As the public’s interest in virtual assets was rapidly growing at the time, the then-government hoped to curb speculative demand and prevent market overheating. However, this led to a conflicting situation for Shinhan Bank; it was not allowed to hold any type of virtual assets including Klay which they were meant to receive as a reward for working as a governance member. The bank said, “It is illegal to create a wallet without a virtual asset license, and as a result, it is impossible to operate a node and receive virtual assets as a reward.” It continued, “Klaytn also suggested giving our company a one-year grace period. However, even after a year of working with the authorities, the regulation has not been relaxed, leaving us with no choice but to leave the GC.”

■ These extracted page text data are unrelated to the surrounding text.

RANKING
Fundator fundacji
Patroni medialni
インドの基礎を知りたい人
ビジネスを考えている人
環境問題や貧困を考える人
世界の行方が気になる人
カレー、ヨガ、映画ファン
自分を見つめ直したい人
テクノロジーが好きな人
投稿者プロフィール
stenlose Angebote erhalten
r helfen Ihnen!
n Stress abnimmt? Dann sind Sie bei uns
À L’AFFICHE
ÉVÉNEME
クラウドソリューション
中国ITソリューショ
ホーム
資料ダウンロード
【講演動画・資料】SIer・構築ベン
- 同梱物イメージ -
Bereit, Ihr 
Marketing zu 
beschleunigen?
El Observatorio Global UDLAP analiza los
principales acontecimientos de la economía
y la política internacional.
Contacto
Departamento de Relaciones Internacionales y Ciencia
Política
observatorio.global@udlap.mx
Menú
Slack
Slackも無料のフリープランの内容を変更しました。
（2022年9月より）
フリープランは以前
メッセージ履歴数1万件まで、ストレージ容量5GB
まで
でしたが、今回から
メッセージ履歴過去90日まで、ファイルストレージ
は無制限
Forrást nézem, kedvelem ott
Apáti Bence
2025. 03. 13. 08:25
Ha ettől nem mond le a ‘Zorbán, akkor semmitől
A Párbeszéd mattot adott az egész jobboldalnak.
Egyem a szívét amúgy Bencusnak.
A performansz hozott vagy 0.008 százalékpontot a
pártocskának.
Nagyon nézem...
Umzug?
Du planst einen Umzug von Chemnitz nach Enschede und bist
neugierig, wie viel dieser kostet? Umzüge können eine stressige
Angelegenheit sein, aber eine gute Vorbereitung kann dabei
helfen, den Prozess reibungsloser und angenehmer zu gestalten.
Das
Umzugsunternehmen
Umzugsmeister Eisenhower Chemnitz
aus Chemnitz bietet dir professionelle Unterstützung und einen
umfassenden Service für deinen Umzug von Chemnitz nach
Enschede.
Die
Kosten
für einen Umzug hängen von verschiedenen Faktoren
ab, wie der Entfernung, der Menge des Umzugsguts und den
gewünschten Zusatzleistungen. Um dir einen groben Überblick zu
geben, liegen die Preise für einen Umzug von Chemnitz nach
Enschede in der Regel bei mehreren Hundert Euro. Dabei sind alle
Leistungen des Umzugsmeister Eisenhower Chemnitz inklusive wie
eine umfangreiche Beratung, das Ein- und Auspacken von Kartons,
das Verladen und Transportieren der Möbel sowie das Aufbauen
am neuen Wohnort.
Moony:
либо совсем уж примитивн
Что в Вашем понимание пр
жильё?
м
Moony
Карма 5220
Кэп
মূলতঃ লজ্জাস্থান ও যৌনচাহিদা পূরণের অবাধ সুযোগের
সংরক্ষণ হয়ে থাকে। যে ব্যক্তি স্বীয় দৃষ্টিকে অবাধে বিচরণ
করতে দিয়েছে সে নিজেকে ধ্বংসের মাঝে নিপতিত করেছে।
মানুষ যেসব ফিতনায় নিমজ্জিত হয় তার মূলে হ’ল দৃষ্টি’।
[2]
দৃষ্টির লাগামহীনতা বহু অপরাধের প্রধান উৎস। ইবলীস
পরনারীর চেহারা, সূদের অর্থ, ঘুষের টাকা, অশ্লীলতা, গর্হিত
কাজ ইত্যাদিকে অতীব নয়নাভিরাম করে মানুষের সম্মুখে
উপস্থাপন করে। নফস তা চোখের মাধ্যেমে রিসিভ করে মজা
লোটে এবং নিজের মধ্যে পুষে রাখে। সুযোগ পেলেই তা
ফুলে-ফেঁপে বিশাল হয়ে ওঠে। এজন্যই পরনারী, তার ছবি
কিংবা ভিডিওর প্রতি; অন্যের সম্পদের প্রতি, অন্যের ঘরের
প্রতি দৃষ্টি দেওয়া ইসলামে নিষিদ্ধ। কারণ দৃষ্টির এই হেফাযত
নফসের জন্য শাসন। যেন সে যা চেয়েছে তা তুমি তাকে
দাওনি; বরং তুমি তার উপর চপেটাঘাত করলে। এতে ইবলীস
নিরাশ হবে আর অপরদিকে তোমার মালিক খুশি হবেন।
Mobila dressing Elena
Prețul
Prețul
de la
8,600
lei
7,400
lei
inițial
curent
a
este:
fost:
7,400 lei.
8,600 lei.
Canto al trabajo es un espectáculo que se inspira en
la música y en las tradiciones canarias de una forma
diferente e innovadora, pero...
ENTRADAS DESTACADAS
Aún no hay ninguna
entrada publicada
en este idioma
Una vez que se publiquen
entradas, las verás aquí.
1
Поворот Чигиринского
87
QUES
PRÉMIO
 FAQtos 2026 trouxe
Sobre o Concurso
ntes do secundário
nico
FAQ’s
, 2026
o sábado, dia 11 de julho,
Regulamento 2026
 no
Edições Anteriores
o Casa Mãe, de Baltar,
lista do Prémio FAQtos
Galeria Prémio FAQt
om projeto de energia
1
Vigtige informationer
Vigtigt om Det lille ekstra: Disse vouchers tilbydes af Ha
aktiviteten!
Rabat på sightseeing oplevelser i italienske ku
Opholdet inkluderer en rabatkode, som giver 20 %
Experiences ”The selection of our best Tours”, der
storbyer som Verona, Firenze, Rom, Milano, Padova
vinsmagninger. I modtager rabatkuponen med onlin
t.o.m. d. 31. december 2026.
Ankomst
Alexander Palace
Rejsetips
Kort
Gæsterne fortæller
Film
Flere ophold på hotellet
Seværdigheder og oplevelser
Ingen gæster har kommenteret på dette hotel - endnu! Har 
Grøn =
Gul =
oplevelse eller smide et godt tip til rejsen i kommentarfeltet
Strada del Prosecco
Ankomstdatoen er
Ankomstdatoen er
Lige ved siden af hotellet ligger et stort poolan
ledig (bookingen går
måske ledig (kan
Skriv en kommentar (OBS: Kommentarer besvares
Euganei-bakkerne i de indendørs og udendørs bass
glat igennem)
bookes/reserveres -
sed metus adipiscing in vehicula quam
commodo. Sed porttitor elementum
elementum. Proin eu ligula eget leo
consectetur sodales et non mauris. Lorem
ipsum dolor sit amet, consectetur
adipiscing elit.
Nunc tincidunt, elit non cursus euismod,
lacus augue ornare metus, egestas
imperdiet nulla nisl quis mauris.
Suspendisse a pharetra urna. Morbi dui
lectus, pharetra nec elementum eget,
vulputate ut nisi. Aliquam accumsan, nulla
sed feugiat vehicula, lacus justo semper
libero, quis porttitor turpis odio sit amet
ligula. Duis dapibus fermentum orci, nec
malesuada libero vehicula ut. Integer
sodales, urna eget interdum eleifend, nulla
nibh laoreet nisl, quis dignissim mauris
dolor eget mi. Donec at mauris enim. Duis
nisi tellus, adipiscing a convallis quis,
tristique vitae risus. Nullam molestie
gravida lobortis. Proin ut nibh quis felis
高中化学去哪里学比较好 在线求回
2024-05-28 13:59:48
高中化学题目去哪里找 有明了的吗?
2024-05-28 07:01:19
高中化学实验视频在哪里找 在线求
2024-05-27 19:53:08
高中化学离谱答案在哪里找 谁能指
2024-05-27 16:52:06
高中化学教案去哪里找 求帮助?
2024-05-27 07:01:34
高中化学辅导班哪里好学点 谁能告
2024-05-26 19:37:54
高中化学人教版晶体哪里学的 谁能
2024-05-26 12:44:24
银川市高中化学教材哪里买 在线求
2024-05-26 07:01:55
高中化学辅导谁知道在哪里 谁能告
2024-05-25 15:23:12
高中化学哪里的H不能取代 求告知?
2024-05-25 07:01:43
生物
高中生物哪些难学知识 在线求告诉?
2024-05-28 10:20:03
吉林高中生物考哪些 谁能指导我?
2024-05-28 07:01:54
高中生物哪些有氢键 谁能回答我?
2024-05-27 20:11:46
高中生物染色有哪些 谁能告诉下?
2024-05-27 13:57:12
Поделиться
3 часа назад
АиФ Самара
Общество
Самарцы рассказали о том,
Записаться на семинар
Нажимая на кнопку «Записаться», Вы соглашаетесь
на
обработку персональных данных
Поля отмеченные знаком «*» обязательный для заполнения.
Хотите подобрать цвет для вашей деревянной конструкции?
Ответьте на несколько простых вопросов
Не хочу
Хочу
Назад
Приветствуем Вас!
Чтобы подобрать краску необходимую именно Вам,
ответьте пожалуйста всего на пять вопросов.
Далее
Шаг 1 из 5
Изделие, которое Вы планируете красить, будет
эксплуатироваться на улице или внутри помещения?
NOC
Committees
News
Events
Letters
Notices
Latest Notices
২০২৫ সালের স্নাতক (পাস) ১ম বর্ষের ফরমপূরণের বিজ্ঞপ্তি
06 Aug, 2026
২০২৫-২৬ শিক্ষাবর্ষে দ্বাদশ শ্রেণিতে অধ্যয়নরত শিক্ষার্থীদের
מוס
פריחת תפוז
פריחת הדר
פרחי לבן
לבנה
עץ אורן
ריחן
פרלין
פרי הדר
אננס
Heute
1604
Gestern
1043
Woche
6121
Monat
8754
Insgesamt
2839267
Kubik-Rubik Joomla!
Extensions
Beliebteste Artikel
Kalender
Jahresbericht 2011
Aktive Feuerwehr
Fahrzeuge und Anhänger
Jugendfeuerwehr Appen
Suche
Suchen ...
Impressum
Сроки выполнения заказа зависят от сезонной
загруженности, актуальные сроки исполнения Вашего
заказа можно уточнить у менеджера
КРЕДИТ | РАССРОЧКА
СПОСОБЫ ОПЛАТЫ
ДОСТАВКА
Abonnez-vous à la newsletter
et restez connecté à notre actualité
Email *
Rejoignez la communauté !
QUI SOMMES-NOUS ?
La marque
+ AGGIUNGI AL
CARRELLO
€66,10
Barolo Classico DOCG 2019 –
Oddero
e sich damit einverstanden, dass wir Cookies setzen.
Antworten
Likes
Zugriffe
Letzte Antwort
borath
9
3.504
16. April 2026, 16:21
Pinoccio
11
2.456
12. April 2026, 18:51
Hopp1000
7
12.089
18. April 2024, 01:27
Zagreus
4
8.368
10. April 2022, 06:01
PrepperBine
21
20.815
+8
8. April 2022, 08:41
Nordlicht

Some industry insiders criticize that the emergency measures, which the government enforced without a legal basis, have been obstructing the revitalization of the domestic blockchain industry for several years. Kim Hyung-Joong, the president of the Korea Fintech Society and a collaboration professor at the Korea University School of Cybersecurity, commented, “Currently, the regulations that were improvised under the emergency measures are being applied as if they are laws or enforcement ordinances. These, however, do not have a legal justification and are working against the traditional financial institutions’ will to enter the blockchain business.”
Responding to such criticisms, the ruling party and the government seem to have included measures to lift the ban on holding virtual assets under the Framework Act on Digital Assets. Aides to Yoon Chang-Hyeon, a member of Parliament from the ruling party and the chairman of the Virtual Asset Special Committee, confirmed that the discussions to legislate the act, including the measures to lift the ban, are currently underway between the party and the government.
Thus far, the Korean government has unilaterally made regulations, most of which are temporary measures, on the virtual asset industry. Once the Framework Act on Digital Assets is implemented, it can be expected that there are fewer uncertainties and fluctuations affecting the market. This can, consequently, revitalize and eventually stimulate the growth of the Korean virtual asset market.